The same goes for other benefits provided by mobile wallets. Coupons can be found in the Sunday paper, loyalty programs are as simple as a paper hole puncher at a register. The functions involved with a mobile wallet have longstanding parallels that have nothing to do with smartphones.

Transformation, Not Revolution

Revolutionary technology begets transformative change. For instance, look at the music industry. The revolutionary technology was the ability to easily create digital audio that could easily be stored on a particular device. The transformation was how music was organized, going from compact disc to MP3. Industries were built around that transformation leading to services like Apple’s iTunes. Later, revolutionary technology such as wireless standards Wi-Fi and 3G allowed stored files to be streamed from the cloud. In each case, the transformation was seeded within a revolutionary technology that made what came before antiquated. 

From a broad perspective, that is what is happening with money. Powerful mobile computers and ubiquitous cloud technology are the revolution. The technology and financial industries are rushing to create new transformative opportunities those revolutions allow. Hence, the race to capture the wallets of consumers.

Everybody wants a slice of the pie. Google’s much-hyped Wallet product is centered on NFC, loyalty and offers. PayPal wants to be everything to everyone and feels it has the power to move laterally in the industry. The mobile carriers in the U.S. (AT&T, Verizon and T-Mobile) have a wallet app called Isis coming this year. The payments processors such as MasterCard have their own mobile wallets. The goal is to create two-way value that goes beyond the transaction. 
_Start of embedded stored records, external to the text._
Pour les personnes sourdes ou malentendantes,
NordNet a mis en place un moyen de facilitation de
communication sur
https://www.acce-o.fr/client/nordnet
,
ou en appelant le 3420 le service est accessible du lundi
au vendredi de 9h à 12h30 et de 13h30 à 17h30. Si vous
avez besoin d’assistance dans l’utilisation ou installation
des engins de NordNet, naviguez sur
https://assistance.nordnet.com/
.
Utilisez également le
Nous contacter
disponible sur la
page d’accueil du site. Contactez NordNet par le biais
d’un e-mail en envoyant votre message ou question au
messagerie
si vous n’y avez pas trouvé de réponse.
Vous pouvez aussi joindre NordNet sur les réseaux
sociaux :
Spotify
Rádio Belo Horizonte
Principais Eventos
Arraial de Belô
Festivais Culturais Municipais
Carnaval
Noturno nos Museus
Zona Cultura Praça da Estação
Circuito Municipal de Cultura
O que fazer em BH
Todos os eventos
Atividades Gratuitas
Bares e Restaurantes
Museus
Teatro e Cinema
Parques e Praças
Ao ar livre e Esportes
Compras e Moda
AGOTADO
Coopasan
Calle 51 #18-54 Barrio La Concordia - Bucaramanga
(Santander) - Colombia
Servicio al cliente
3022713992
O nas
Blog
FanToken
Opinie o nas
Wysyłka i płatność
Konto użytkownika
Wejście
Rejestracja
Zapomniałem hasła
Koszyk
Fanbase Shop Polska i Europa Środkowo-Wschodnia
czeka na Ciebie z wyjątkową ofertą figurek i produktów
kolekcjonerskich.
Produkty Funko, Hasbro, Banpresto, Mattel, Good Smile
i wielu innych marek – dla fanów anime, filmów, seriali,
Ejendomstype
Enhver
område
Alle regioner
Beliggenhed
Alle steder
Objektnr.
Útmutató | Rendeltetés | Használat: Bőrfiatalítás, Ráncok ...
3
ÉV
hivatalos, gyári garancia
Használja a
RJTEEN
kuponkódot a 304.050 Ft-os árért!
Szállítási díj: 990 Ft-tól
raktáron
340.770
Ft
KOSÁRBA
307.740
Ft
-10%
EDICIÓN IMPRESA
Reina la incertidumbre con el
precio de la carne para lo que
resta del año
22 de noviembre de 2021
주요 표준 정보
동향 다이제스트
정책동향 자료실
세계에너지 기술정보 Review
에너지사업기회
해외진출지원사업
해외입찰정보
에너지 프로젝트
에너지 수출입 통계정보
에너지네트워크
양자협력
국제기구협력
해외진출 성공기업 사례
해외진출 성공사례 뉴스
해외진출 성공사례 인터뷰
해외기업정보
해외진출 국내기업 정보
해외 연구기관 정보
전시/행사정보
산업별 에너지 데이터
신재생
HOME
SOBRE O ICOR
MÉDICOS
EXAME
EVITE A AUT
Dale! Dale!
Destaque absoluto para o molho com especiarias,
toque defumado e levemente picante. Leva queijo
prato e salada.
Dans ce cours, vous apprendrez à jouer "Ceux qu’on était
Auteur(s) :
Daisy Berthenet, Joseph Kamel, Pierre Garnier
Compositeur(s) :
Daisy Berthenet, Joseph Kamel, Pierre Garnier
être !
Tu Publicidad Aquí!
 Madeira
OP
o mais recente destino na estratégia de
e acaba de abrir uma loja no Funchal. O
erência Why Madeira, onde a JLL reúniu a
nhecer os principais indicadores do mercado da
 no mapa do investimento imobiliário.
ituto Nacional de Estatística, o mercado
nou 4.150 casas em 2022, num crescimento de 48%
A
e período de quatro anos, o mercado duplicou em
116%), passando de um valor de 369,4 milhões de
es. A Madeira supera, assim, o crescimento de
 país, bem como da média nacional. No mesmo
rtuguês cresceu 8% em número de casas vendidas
The value of the mobile wallet is the digital transformation of monetary and transaction data. When a consumer makes a purchase on a smartphone, the retailer knows who that person is, the mobile wallet provider gets information about what was bought when and where and by whom and the consumer gets the value of electronic receipts and the ability to receive coupons, offers and loyalty rewards. In this, the mobile wallet providers hold the greatest potential for influence out of the whole ecosystem. The entity that controls the information that goes in and out of the wallet is the biggest beneficiary of the transformation of how the changing nature of transactions.

That brings us back to the original point. The battle for the top of the smartphone is a transformation that will leave legacy players such as banks and payment processors left on the outside looking in. As the transformation progresses (a process influenced by many other factors such as infrastructure and technology standards), new players will become identified in the minds of consumers as central to the payment experience. Companies like Boston-based LevelUp, Des Moines-based Dwolla, Google Wallet, PayPal, Square and others will become central to the act of buying an item; banks and credit card companies will be relegated to providing the pipes that payment data travels through. 

The winners of the mobile payment wars will be the companies that make it easiest for consumers and retailers to use smartphones for payment while also adding the most value. Ultimately, the smartphone will be the wallet. Apps that meet the requirements of simple, ubiquitous and useful will replace plastic cards at the top of that wallet.